Fox and NASCAR have extended their current deal through 2022, meaning the Daytona 500 will remain on the net.
Biggest change from the existing pact is that Fox will receive new digital rights and can stream races beginning next year. It is unclear whether Fox would charge to view those races online.
Fox will also retain rights to 13 Sprint Cup Series point races, the NASCAR Sprint All-Star Race, the Daytona Shootout, the Duel at Daytona and the entire NASCAR Camping World Truck Series season.
This extension with Fox helps position the sport for future growth as NASCAR continues to be an anchor with one of the world’s largest and most influential media companies,” said NASCAR chairman-CEO Brian France.
“We’re extremely happy to have worked closely with Brian and his team at NASCAR over the last few months to expand and extend our relationship for what is without question the most popular motorsport in the country,” said Fox Sports Media Group toppers Eric Shanks and Randy Freer.
When the new deal goes into effect in 2015, Fox will pay approximately $300 million per year, or $2.4 billion over the eight years.

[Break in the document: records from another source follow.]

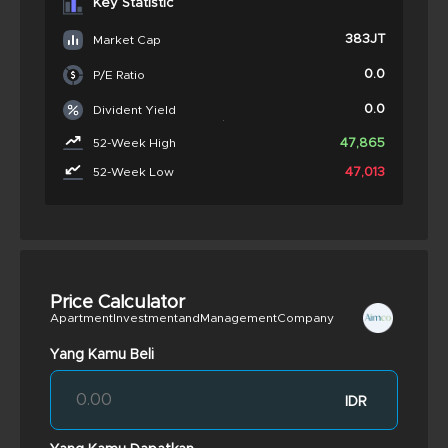
Key Statistic
383JT
Market Cap
0.0
P/E Ratio
0.0
Divident Yield
47,865
52-Week High
47,013
52-Week Low
Price Calculator
ApartmentInvestmentandManagementCompany
Yang Kamu Beli
IDR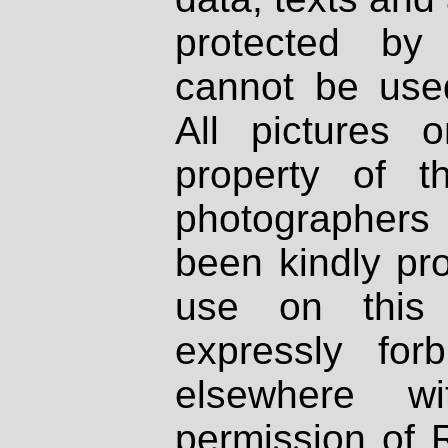
protected by
cannot be used
All pictures 
property of th
photographers
been kindly pr
use on this 
expressly fo
elsewhere wi
permission of 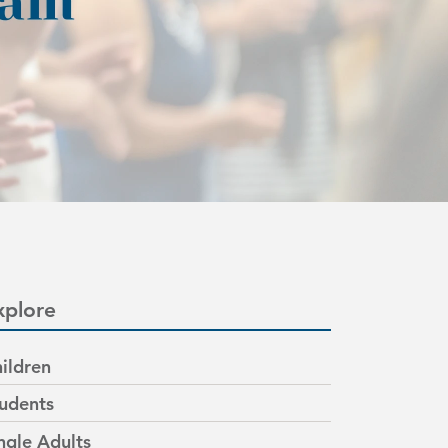
xplore
ildren
udents
ngle Adults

That’s a significant bump up from the $220 million Fox is currently paying.
Steve Herbst, NASCAR’s VP of broadcasting and productions, said it’s “too early to tell” if signing the Fox deal now will increase the likelihood of NASCAR reupping with ESPN and Turner before their respective deals end. He added that NASCAR signed on with Fox at this time because the deal was “too good to ignore and the increased rights to digital was attractive to us.”
The pay bump is good news to NASCAR, which has seen on-track attendance fall and ratings slip across Fox, ESPN and TNT. However, there are indications those numbers are beginning to tick back up.
The 2012 Daytona 500, which was shifted to a Monday primetime slot due to weather conditions, drew 13.7 million viewers and was the most-watched in Daytona 500 history. There is talk that the race could become a permanent primetime event, which would bring in new viewers who normally wouldn’t watch a NASCAR race on a weekend afternoon.
“Every year we look at the schedule and explore all options as it relates to race date and start times,” Herbst said.
Not beneficial to NASCAR, however, is that Fox has long been rumored to rebrand its racing-themed Speed cable outlet to make it more of a general entertainment net.
Also, in August NASCAR teamed with Spanish-language Fox Deportes for coverage of its Sprint Cup Series.